[Hardy]locking the firewall using Firestarter destabilises the entire X-Server

I have a similar problem. In my case if I try to unlock it firestarter doesn't respond to commands, but it doesn't cause the X-server to destabilise. All the same I have to restart the computer to unlock the firewall

Same problem as Daniele but I have found that if I wait for about five minutes after trying to unlock it will finally unlock. If I force quit and try to restart firestarter again after a wait of about five minutes it will start in an unlocked state.So in my case it doesn't lock but just hangs for several minutes.

I've seen this on an friend's machine.

Locking firestarter removes all iptables rules and sets the policies for the default tables to DENY.

I suspect that the unlock process attempts to do something which is dependent having a path through the firewall.

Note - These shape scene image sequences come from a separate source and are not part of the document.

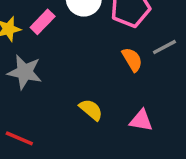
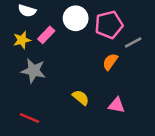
gray line: (164, 47) -> (133, 43), moved
orange semicircle: (132, 60) -> (110, 62), turned -114

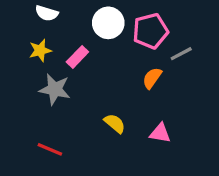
pink rectangle: (46, 35) -> (77, 57), moved

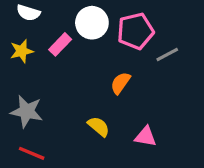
pink rectangle: (77, 57) -> (60, 44), moved
orange semicircle: (152, 78) -> (120, 83), moved
gray star: (55, 89) -> (27, 111), moved

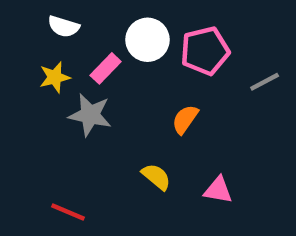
gray line: (167, 55) -> (265, 82), moved
gray star: (27, 111) -> (90, 115), moved

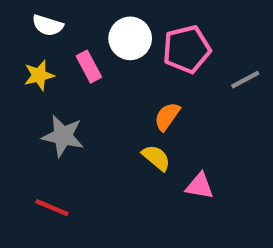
pink rectangle: (106, 68) -> (89, 67), turned -72
gray star: (90, 115) -> (63, 136), moved
yellow semicircle: (156, 177) -> (156, 158), moved

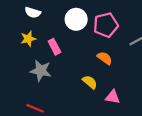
pink rectangle: (89, 67) -> (54, 47), moved
orange semicircle: (167, 117) -> (105, 58), moved, turned 91

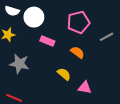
white circle: (76, 19) -> (34, 17), moved
pink rectangle: (54, 47) -> (47, 41), moved, turned -40

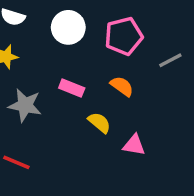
white circle: (34, 17) -> (68, 27), moved
pink rectangle: (47, 41) -> (72, 88), moved

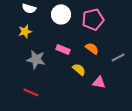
gray line: (170, 60) -> (118, 57), moved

This behaviour is reported to be new to Hardy not being evident in Gutsy.

Workaround: kill and purge firestarter and change policies on tables.

Ctrl/Alt/F1 to get a console, then log on

    sudo /bin/bash
    killall firestarter
    aptitude purge firestarter
    iptables -P INPUT ACCEPT
    iptables -P FORWARD ACCEPT
    iptables -P OUTPUT ACCEPT
    exit

Alt/F7 returns you to the GUI

Importance should probably be set somewhere between serious and critical as it will cause loss of data for most users.

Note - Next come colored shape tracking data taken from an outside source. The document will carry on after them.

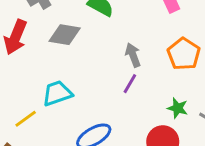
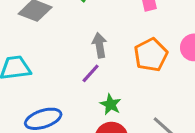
green star: (178, 108) -> (111, 104), moved

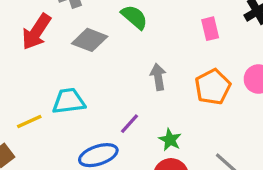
purple line: (91, 73) -> (130, 124), moved

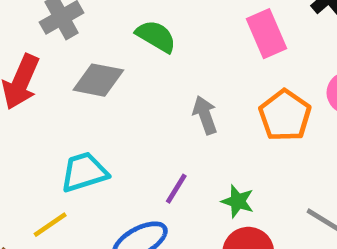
pink rectangle: (210, 29) -> (266, 34), size x1.4
yellow line: (29, 121) -> (50, 225), moved

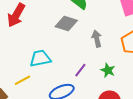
gray diamond: (98, 80) -> (66, 23), moved
green star: (238, 201) -> (108, 70), moved

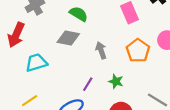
cyan trapezoid: (40, 58) -> (36, 63), moved

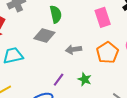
green semicircle: (79, 14) -> (56, 14), turned 42
gray arrow: (101, 50) -> (74, 49), turned -84

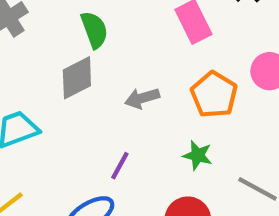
gray diamond: (44, 36) -> (77, 78), turned -35
green star: (85, 79) -> (198, 155), moved

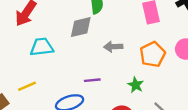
purple line: (120, 166) -> (92, 80), turned 42

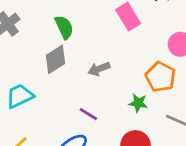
orange pentagon: (153, 54) -> (161, 77), moved
purple line: (92, 80) -> (88, 114), turned 56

I have exactly the same problem: Ubuntu Hardy and Firestarter.
All functions of the firewall seem to work properly, but when I click on Lock Firewall, then Firestarter Lock any activity and prevent me to Unlock the firewall also! It hangs and if I force quitting Firestarter, I can't have it restart properly until a system reboot.

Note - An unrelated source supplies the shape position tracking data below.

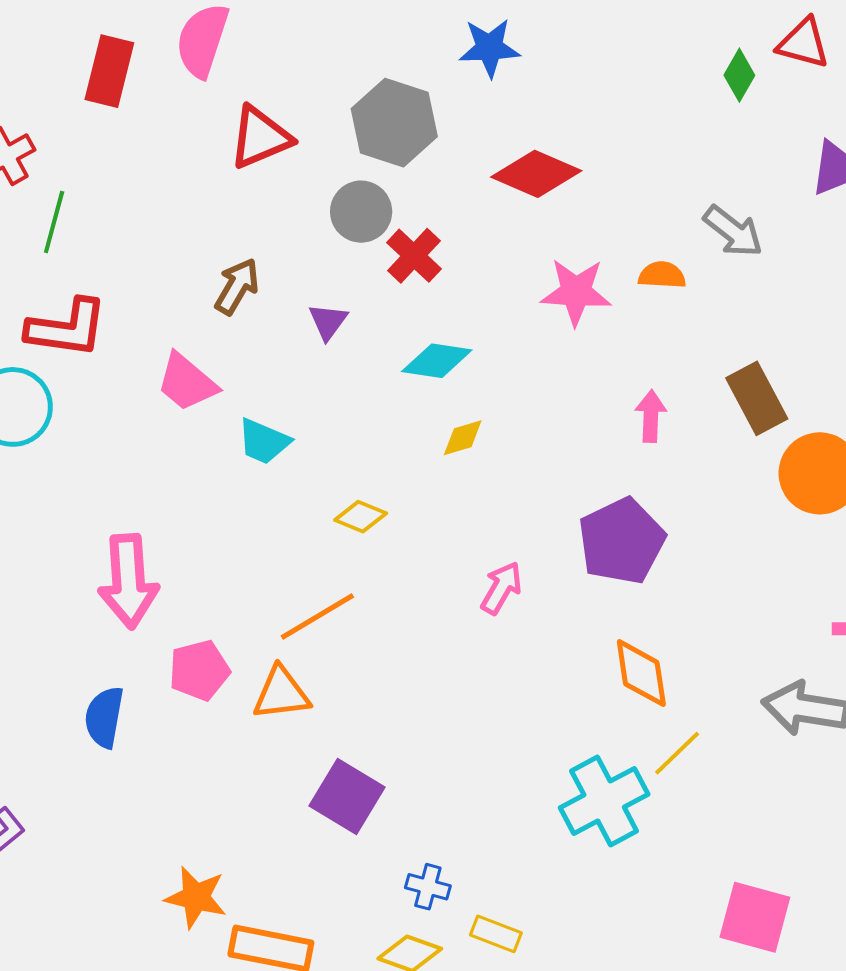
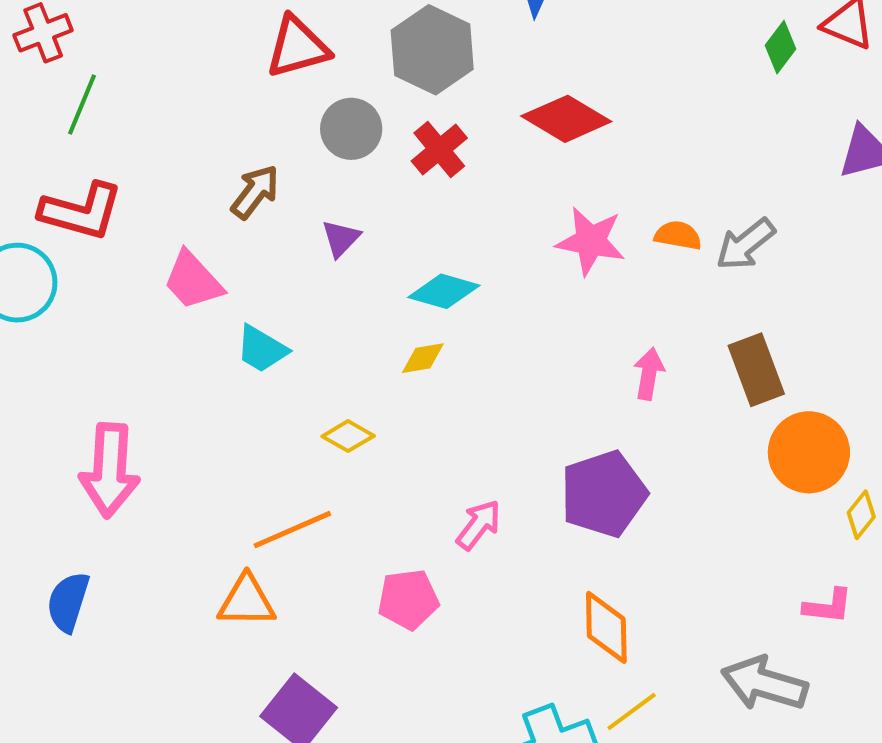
gray circle: (361, 212) -> (351, 129), moved
gray arrow: (733, 231) -> (745, 244), moved, turned 96
red cross: (414, 256) -> (439, 149), moved
yellow diamond: (463, 438) -> (423, 358), moved
pink pentagon: (199, 670) -> (408, 599), moved

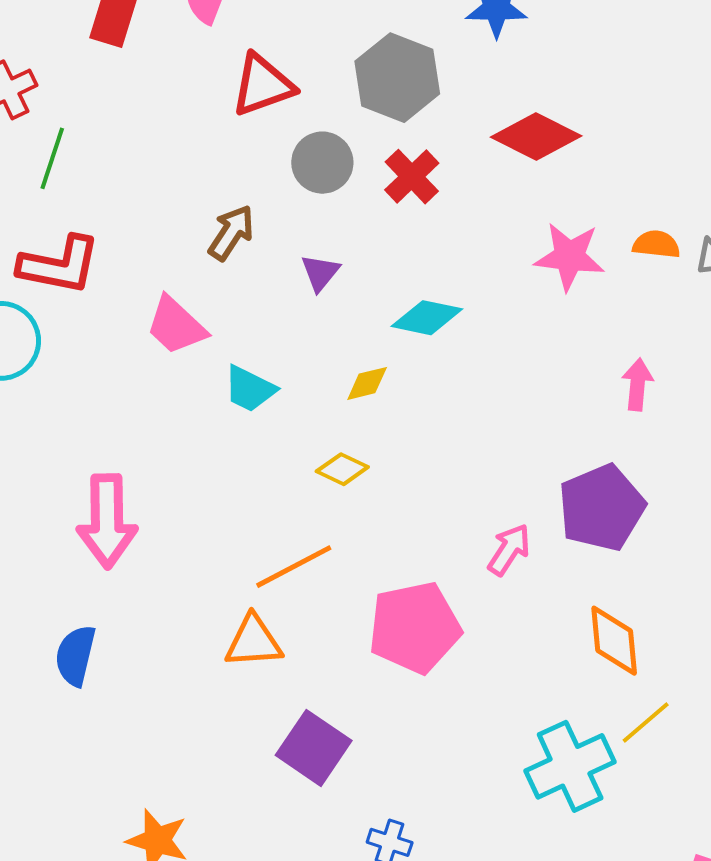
yellow diamond: (423, 358) -> (367, 383), moved
pink arrow: (479, 525) -> (509, 550), moved
pink pentagon: (408, 599) -> (415, 627), size x1.5

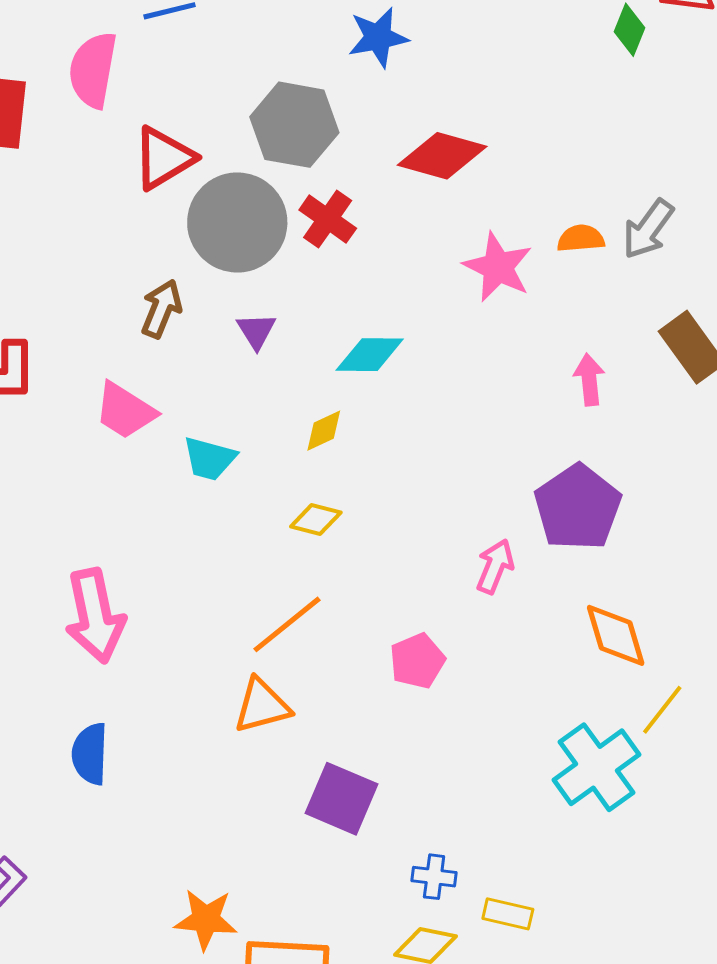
gray circle: (322, 163) -> (237, 222), size x1.6
pink star: (570, 256) -> (498, 267), turned 30
pink pentagon: (415, 627) -> (417, 661), size x0.6

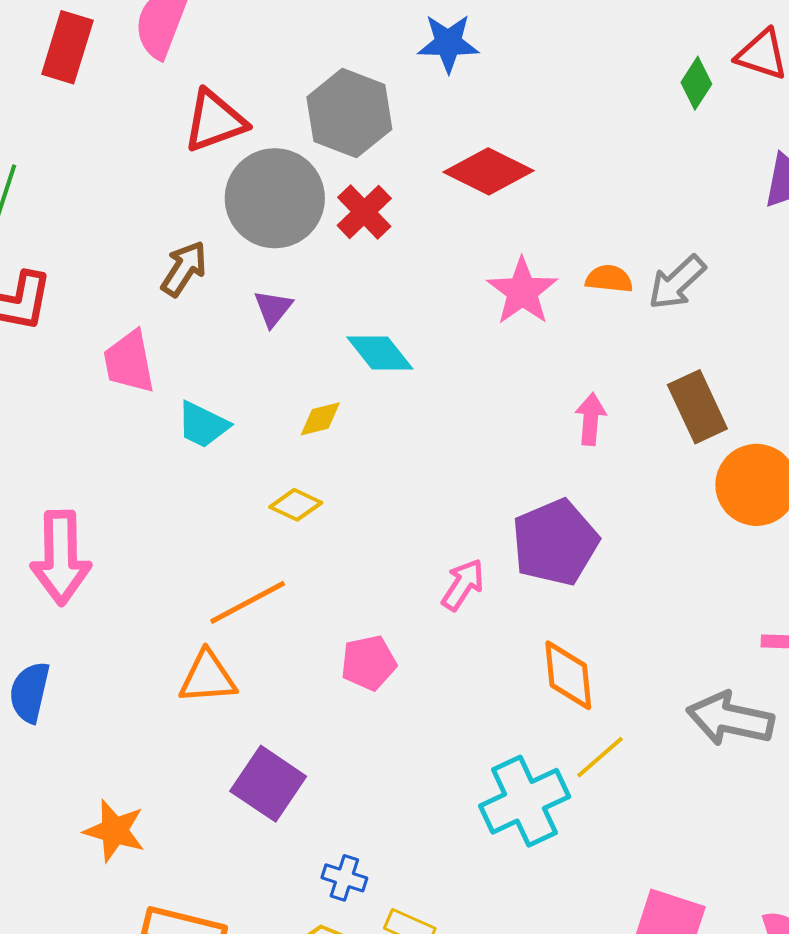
cyan diamond: (370, 355) -> (380, 353), turned 40
pink trapezoid: (125, 411) -> (129, 362), turned 36
orange star: (206, 919) -> (114, 831), moved

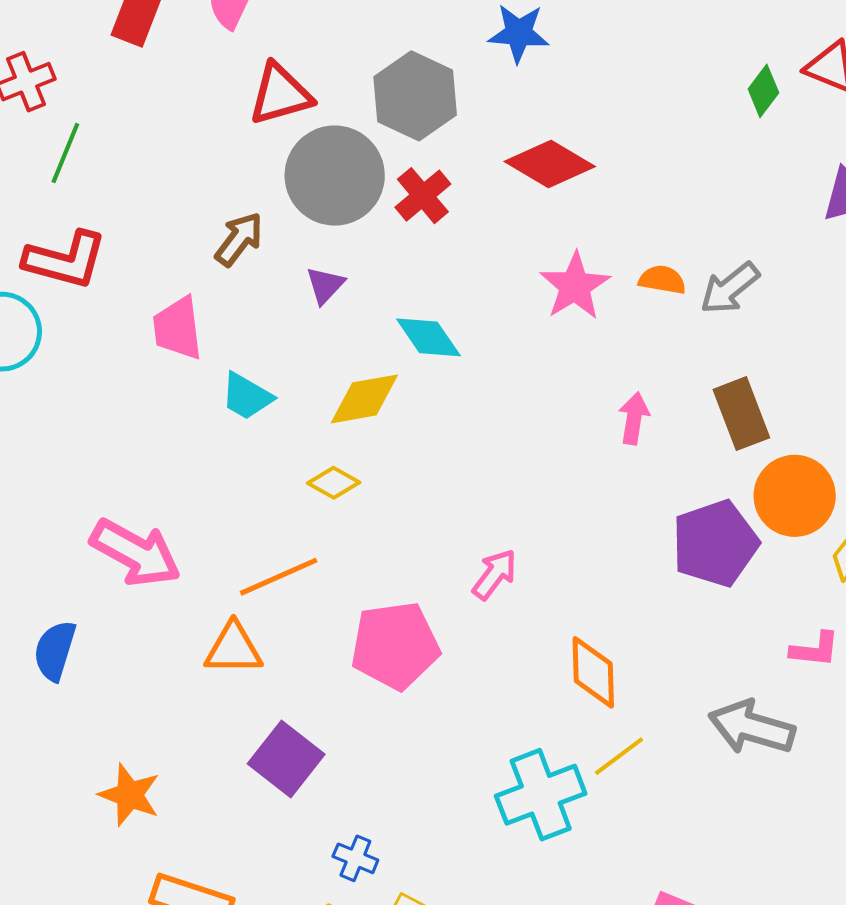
yellow diamond: (320, 419) -> (364, 399), size x1.6
purple pentagon: (555, 542) -> (715, 543), moved
pink arrow: (61, 558) -> (136, 553), moved, turned -64
pink pentagon: (369, 663) -> (395, 646), size x1.6

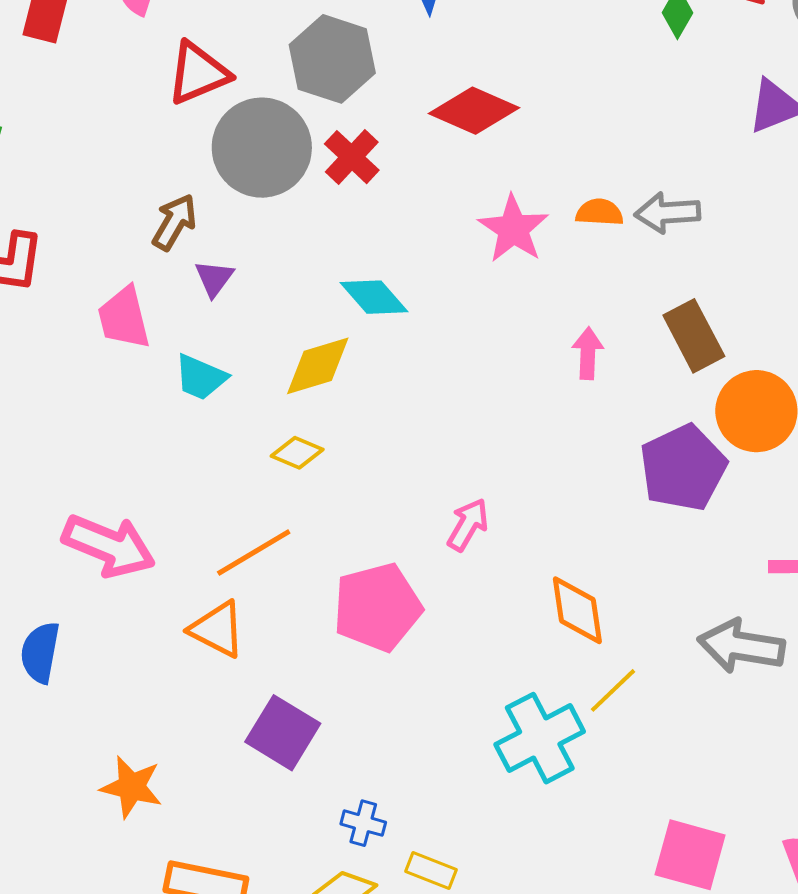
purple triangle: (325, 285) -> (214, 278), moved
gray arrow: (730, 288) -> (667, 213), turned 42
orange triangle: (233, 649) -> (217, 629), turned 34

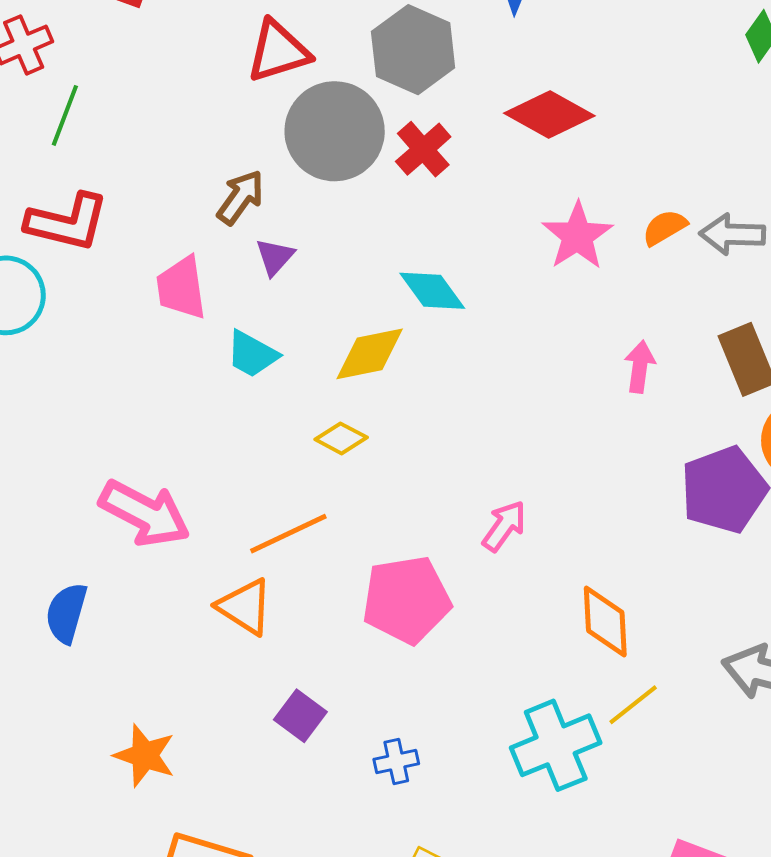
orange semicircle: (599, 212) -> (665, 228), turned -39
purple square: (283, 733) -> (300, 716), size x0.7
blue cross: (363, 823) -> (396, 762), moved, turned -33

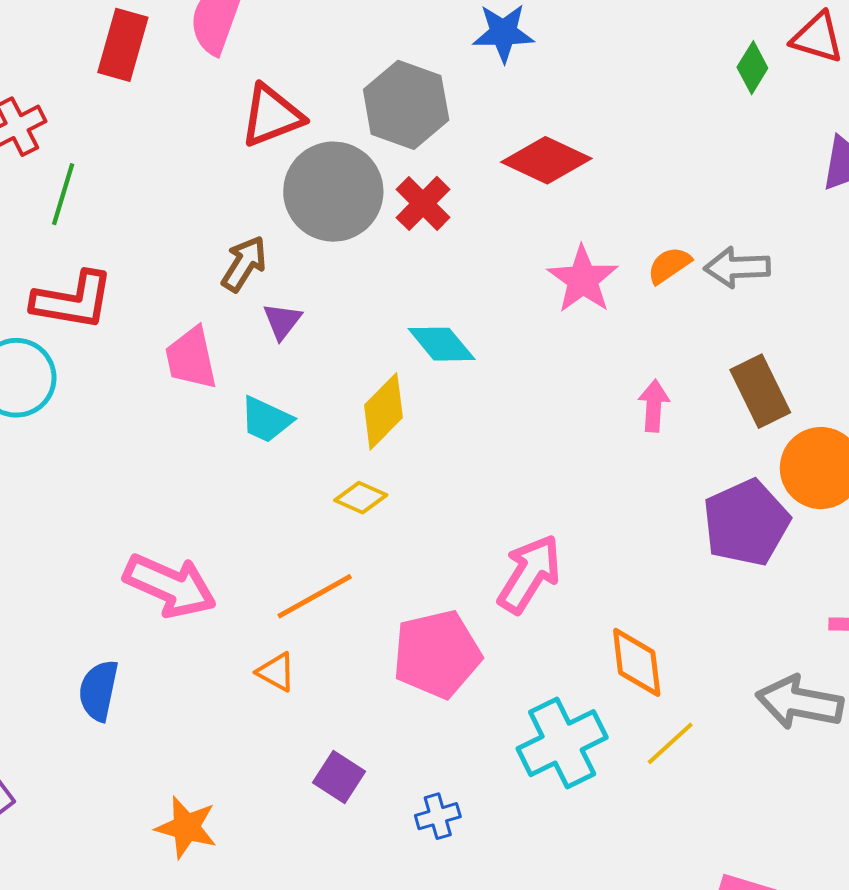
yellow diamond: (370, 354) -> (383, 411), turned -30
pink arrow: (504, 526) -> (529, 574), size x1.5
orange triangle: (245, 607) -> (276, 672), size x0.7
cyan cross: (556, 745) -> (562, 743), moved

Adding rules to the locked firewall to log packets showed these connection attempts on attempting to unlock:

    Jun 19 15:29:42 kotuku kernel: [546262.683765] IN= OUT=lo SRC=127.0.0.1 DST=127.0.0.1 LEN=44 TOS=0x00 PREC=0x00 TTL=64 ID=37291 DF PROTO=TCP SPT=58463 DPT=16001 WINDOW=32792 RES=0x00 SYN URGP=0
    Jun 19 15:30:06 kotuku kernel: [546286.682588] IN= OUT=lo SRC=127.0.0.1 DST=127.0.0.1 LEN=44 TOS=0x00 PREC=0x00 TTL=64 ID=37292 DF PROTO=TCP SPT=58463 DPT=16001 WINDOW=32792 RES=0x00 SYN URGP=0
    Jun 19 15:30:54 kotuku kernel: [546334.680286] IN= OUT=lo SRC=127.0.0.1 DST=127.0.0.1 LEN=44 TOS=0x00 PREC=0x00 TTL=64 ID=37293 DF PROTO=TCP SPT=58463 DPT=16001 WINDOW=32792 RES=0x00 SYN URGP=0
    Jun 19 15:32:30 kotuku kernel: [546430.675667] IN= OUT=lo SRC=127.0.0.1 DST=127.0.0.1 LEN=44 TOS=0x00 PREC=0x00 TTL=64 ID=37294 DF PROTO=TCP SPT=58463 DPT=16001 WINDOW=32792 RES=0x00 SYN URGP=0

lsof then revealed:

    firestart 19833 root 15u IPv4 93038 TCP localhost:59731->localhost:16001 (SYN_SENT)

Port 16001 is used by esound so I assume firestarter is failing to cope with it's inability to contact the sound server which it has been walled off by firestarter.

Perhaps firestarter should add rules to allow traffic from localhost to localhost before setting all the table policies to DENY.

This wee patch makes firestarter work again.

Someone clueful needs to look this over.

Thanks for your patch, now firestarter work fine.

Sorry but I do not understand how to apply this patch, can someone help me? Thank you

Has there been an update meanwhile? Ubuntu 8.04 LTS is only supported until April 2013 on the server.